4. Become bored with your thoughts
One technique that Leahy uses with his patients is “the bored technique.” He suggests choosing one triggering thought; for example, “She is going to leave me for her coworker,” or “I know he finds her more attractive than me,” and then repeating that thought 500 times. Though your anxiety will likely spike the first 10, 20 or 50 times you repeat it, eventually, Leahy says, you will become bored and the thought will begin to lose some of its power. It is like exposure therapy for our thoughts.
5. Keep your expectations realistic
Everyone sees the world and interprets situations through their own lenses. What one person finds acceptable, another may find appalling. Some have perfectionistic beliefs about love and commitment, which, according to Leahy, can cause us to suffer more than we need to. It’s important for couples to come to a mutual understanding about one another’s needs or expectations. If yours are too high, or unrealistic, you may have to come back to earth and make some adjustments.
“Reality is not based on purity or perfection,” says Leahy. “It reflects that we are all fallen angels, all in need of improvement, all seeking understanding, and—if necessary— forgiveness.
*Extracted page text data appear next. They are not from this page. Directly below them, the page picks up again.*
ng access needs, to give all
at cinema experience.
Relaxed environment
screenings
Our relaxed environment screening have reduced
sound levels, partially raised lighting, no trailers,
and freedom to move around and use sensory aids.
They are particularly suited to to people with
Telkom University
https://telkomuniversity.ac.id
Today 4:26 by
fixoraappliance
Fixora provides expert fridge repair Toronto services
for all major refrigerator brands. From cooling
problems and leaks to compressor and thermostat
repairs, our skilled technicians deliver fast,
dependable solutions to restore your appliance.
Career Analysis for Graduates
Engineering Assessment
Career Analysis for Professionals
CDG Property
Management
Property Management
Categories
Everyone has a past, including you, but it is the present and future that will matter most.”
6. Remember that you are not responsible for another’s behavior.
If you find yourself struggling with intense feelings of jealousy, it’s important to look at the underlying fears and the implications of being betrayed. Leahy asks his patients what meaning they make out of being cheated on. For example, do you believe it would be a reflection on you? Do you think, “If she cheated, then that means that I am ________”? Leahy again suggests identifying and then challenging these thoughts and beliefs, remembering that a partner’s decision to lie or cheat is more about them than it is about you.
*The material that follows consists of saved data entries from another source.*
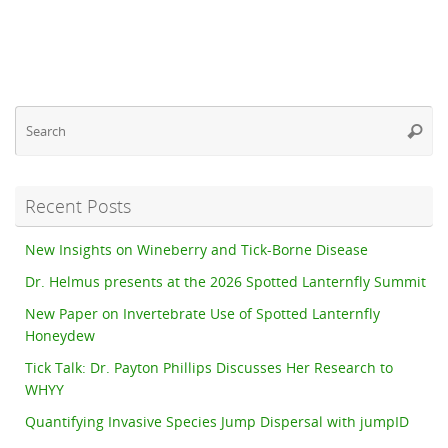
Se
Searc
fo
Recent Posts
New Insights on Wineberry and Tick-Borne Disease
Dr. Helmus presents at the 2026 Spotted Lanternfly Summit
New Paper on Invertebrate Use of Spotted Lanternfly
Honeydew
Tick Talk: Dr. Payton Phillips Discusses Her Research to
WHYY
Quantifying Invasive Species Jump Dispersal with jumpID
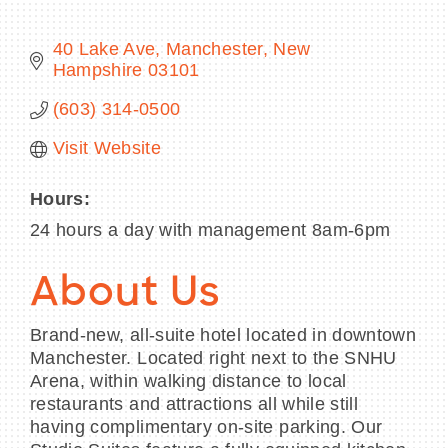
40 Lake Ave
Manchester
New 
Hampshire
03101
BECOME A MEMBER
(603) 314-0500
Visit Website
CONTACT US
MEMBER LOGIN
Hours:
24 hours a day with management 8am-6pm
NEWSLETTER SIGN UP
About Us
Brand-new, all-suite hotel located in downtown
Manchester. Located right next to the SNHU
Arena, within walking distance to local
restaurants and attractions all while still
having complimentary on-site parking. Our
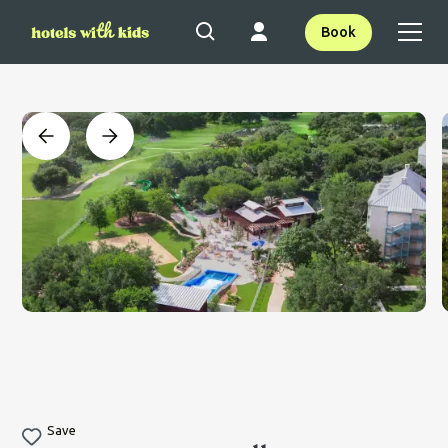
Book
Save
7. Communicate with your partner.
According to Leahy, jealousy can provide an opportunity to improve mutual understanding, build greater trust, and help partners become clearer about their commitment to one another. Jealousy is a couple’s issue, he says, and as such, both partners can work together to find a solution. As Leahy writes, “Love means walking together in the dark.”
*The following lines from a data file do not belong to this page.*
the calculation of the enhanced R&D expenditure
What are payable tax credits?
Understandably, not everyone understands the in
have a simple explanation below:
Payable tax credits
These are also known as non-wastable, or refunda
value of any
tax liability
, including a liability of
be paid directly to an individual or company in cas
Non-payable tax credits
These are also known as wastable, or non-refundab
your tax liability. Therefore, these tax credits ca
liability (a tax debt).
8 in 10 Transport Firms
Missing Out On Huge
Working together can bring partners closer together so long as both partners are respectful and validating of one another. Feelings of jealousy should not be condemned nor shamed. They are not indicative of one’s shortcomings, nor are they necessarily indicative of any problems within the relationship.
8. Know your worth.
In coping with painful emotions, self-compassion is key. Validating feelings means acknowledging them and understanding that they are just feelings and not facts. We have the right to feel what we feel. This applies to jealousy as much as it does to having a headache! Unfortunately, jealousy has been pathologized so much that it is often accompanied by shame. Recognizing these feelings are often rooted in fear (such as the fear of being abandoned) can help us cultivate more compassion rather than shame and judgment.
When our sense of worth is not contingent upon the approval of others, including our partner, our fears will have less of a hold on us. Even if the worst-case scenario proves true, remember that in the end, you will be okay. Leahy advises, “Consider the possibility that you could survive.”
Where there is love, there will be jealousy, says Leahy. “Relationships are about the capacity to feel everything—and to still go on. The key is to recognize, validate and accept these feelings as normal. Once you do that, you can let them quietly pass by like moving trains. It is your choice whether or not to board that train.”